Point 7: (7) You talk about several goodness of fit measures, but it seems that only ROC AUC ones are used. Could you confirm? 

 

Author response: Thank you very much for raising this consideration. It is important to note that, although the GA fitness function is defined based on the ROC AUC metric, we also consider the accuracy of the model in our experiments.

Author action: We have added this explanation to the end of Section 3.4.1.

Point 8: (8) If the objective is to forecast some series, such as Bitcoin price and other, at the end you should have a forecast for a certain time period, such as a day, or an interval of days. But, if you have used, say 3 years to estimate the model as training set, and the following year as a test set, how can you forecast a full year of prices? This is not possible. And how have you selected the training set? Put forward an example. 

 

 

 

Author response: Thank you for raising this issue. In the training set the data refer to the initial period of the interval and in the test set they refer to the final period, and they do not overlap. Regarding your question about the very long prediction period, in the proposed systems, predictions are not made on a recurring basis, as is common in ARIMA models, for example. We make the predictions day by day, so to predict the price direction of a specific day in the series the data available from the previous day was used.

 

Author action: We believe that the addition of information that the proposed framework is only responsible for predicting the upward or downward movement of financial time series is effective in highlighting the performance of our contribution. Therefore, we included a mathematical formulation of the proposed forecasting methodology at the beginning of Section 3 to highlight the objective of this framework and avoid possible misunderstandings.
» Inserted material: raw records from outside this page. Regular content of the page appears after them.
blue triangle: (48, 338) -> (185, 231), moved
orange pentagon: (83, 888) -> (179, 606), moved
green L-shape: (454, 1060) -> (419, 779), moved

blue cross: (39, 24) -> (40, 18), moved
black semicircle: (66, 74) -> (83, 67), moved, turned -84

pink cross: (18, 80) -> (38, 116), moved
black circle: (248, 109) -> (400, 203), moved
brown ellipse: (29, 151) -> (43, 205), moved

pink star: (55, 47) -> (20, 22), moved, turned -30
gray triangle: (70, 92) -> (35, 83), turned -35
Furthermore, about the training set selection, we wrote a paragraph detailing how the data set should be divided between training and testing in subsection 3.3. As an example of this selection process, consider a sequence of 100 days of data, from which the data relative to the first 75 days is used to fit the models, and the remaining 25 days to the test.

Point 9: (9) It would be informative to present other goodness of fit measures, and a Theil decomposition of the mean square error of prediction, not only the ROC.

 

Author response: We thank the author for raising this question. As our work is more specialized in the field of direction forecasting (rise or fall) of the time series, we believe that it makes sense to follow the guidance of Mallqui and Fernandes (2019) who only evaluate metrics related to accuracy, such as accuracy itself and the metric ROC AUC, since the values themselves of the time series are outside the scope of the methodology addressed. However, we agree that this is a very interesting direction to pursue in future work. 
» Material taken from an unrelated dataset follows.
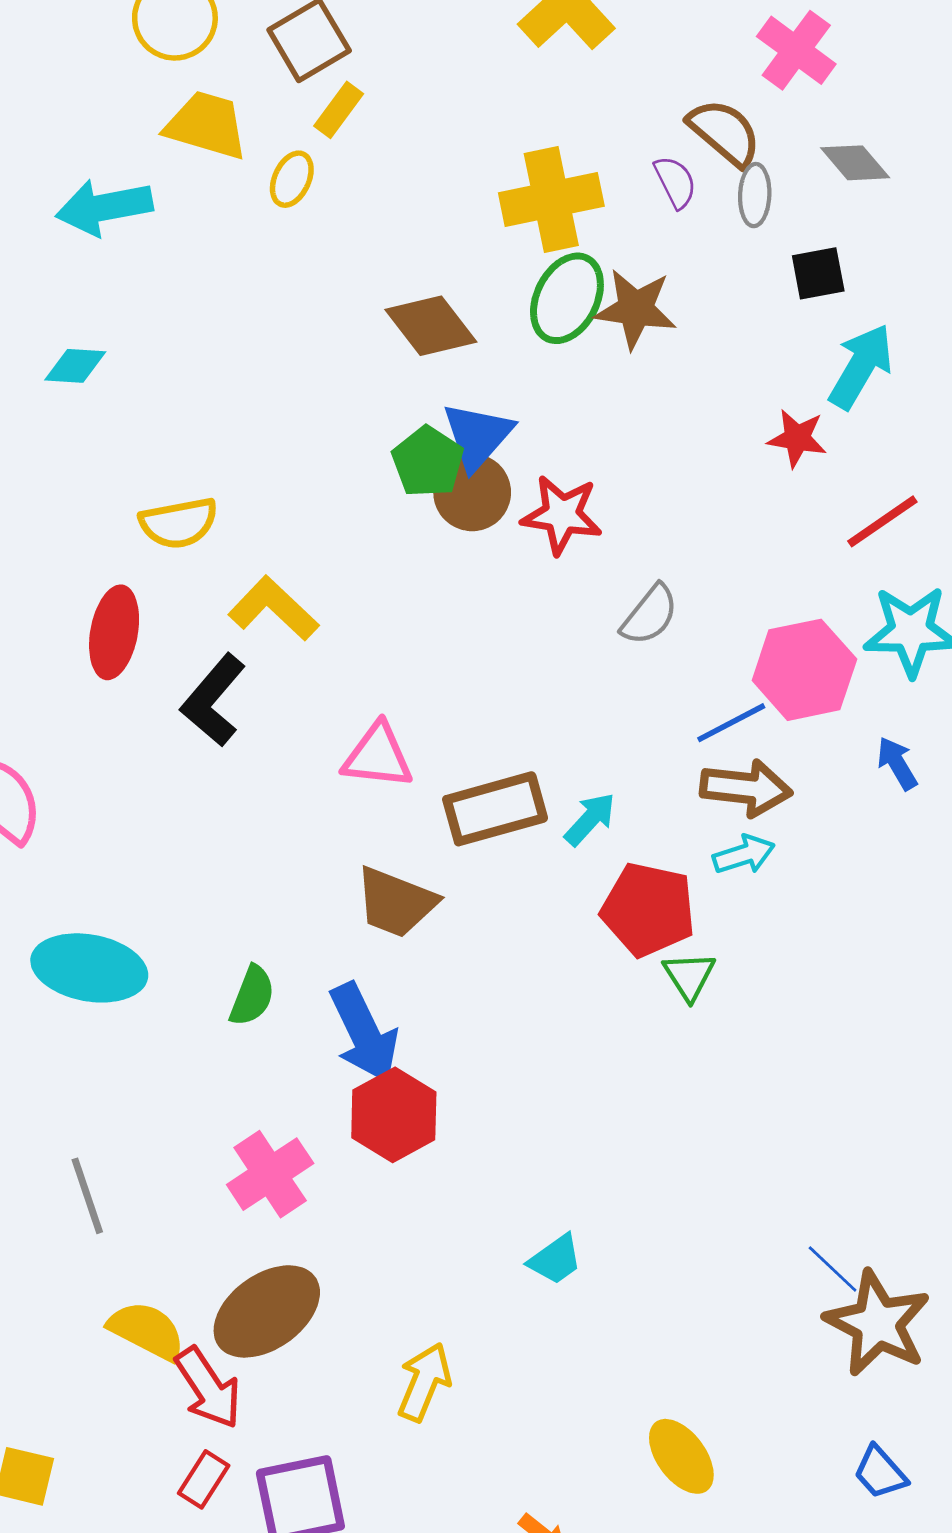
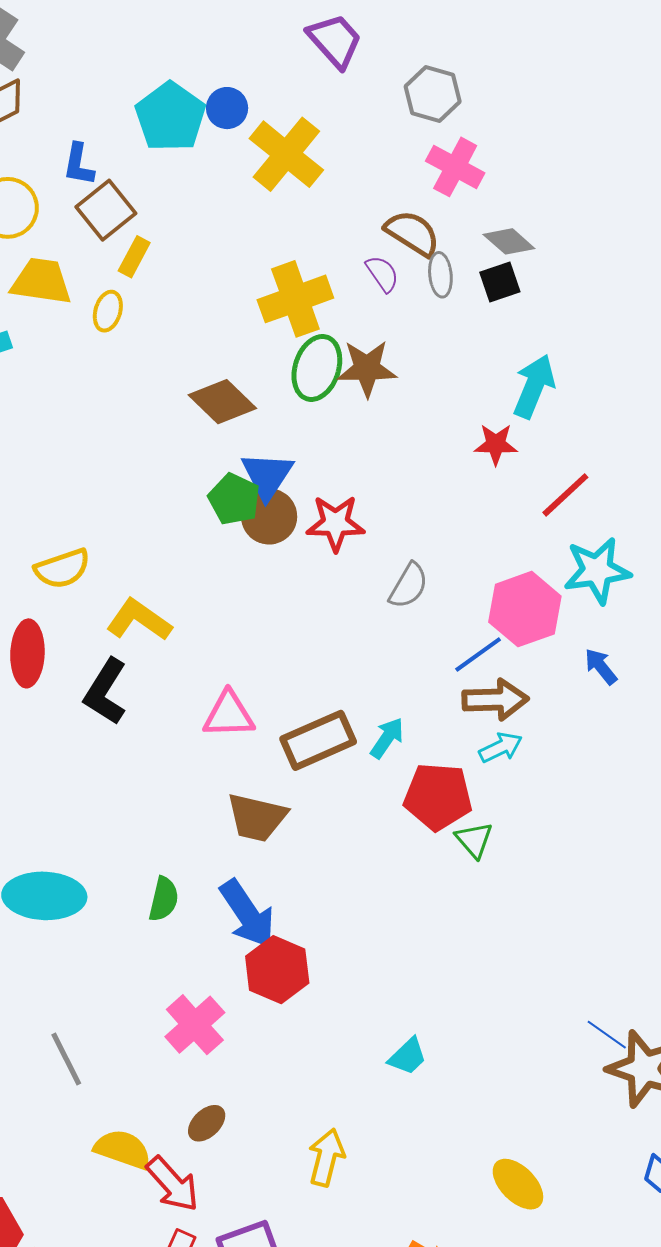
black square: (818, 273) -> (500, 282), moved
brown ellipse: (267, 1311) -> (207, 1123), size x0.5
Author action: Therefore, we added this intention in the conclusion section. Furthermore, we highlight the information collected here in Section 3.6, which deals with the evaluation methodology considered.

Round 2

Reviewer 1 Report

Comments and Suggestions for Authors

I recommend this article for publication in this journal.

Reviewer 3 Report

Comments and Suggestions for Authors

I think you have presented the methodology and results clearer in this revised version. Maybe some well known concepts, as the definition of Pearson correlation could be omitted.